-- Dataset content follows --
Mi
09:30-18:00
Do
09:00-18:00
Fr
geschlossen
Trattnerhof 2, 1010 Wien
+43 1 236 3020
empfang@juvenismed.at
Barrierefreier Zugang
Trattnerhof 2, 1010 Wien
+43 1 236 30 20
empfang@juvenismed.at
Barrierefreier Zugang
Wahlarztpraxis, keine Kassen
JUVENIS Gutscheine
-- Dataset content concluded --
-- Dataset content follows --
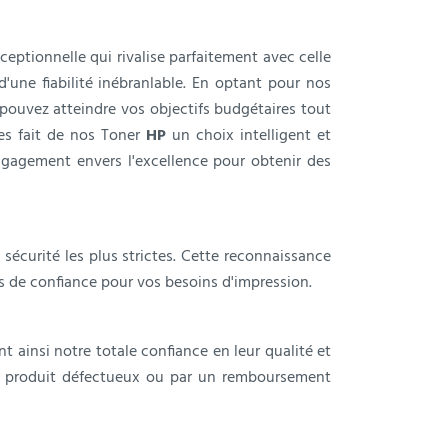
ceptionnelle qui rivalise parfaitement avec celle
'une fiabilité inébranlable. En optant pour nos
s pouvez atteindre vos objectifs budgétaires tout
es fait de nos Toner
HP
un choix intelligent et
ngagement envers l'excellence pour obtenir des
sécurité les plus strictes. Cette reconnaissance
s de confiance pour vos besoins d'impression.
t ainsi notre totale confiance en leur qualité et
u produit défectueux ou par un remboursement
-- Dataset content concluded --
-- Dataset content follows --
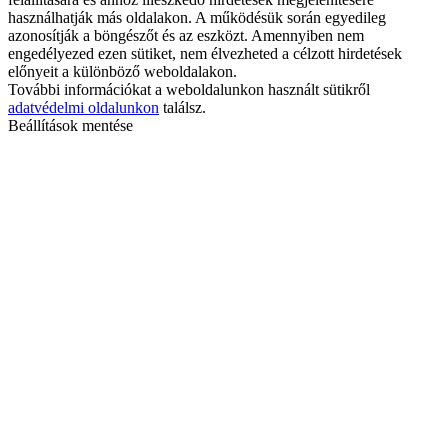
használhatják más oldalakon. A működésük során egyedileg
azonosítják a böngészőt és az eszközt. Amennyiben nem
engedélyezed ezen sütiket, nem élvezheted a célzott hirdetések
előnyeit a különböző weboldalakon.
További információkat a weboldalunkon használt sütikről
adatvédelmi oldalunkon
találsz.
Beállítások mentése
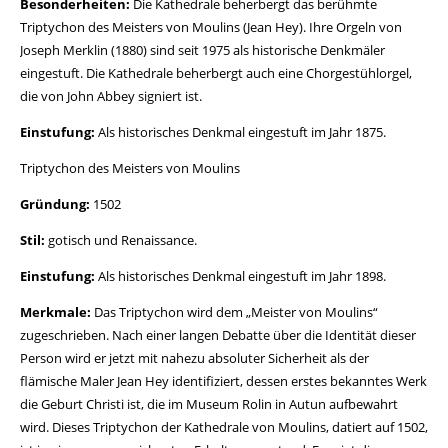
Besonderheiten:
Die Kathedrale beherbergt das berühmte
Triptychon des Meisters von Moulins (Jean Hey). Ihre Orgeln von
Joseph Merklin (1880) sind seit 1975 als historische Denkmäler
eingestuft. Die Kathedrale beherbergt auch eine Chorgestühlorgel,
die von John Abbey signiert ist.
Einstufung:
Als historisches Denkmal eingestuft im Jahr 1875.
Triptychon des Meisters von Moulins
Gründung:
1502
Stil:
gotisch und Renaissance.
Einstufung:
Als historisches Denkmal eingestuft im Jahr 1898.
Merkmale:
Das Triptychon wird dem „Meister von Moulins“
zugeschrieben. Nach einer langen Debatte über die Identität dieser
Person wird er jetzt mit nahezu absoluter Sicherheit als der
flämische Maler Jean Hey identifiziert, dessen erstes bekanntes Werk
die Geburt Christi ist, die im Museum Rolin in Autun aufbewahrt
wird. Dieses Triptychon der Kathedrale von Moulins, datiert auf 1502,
-- Dataset content concluded --
What to produce: Given the records above, restate word for word only the lines starting at the one with "die Geburt Christi" and ending at the one with "wird. Dieses Triptychon".

Solution for this task:
die Geburt Christi ist, die im Museum Rolin in Autun aufbewahrt
wird. Dieses Triptychon der Kathedrale von Moulins, datiert auf 1502,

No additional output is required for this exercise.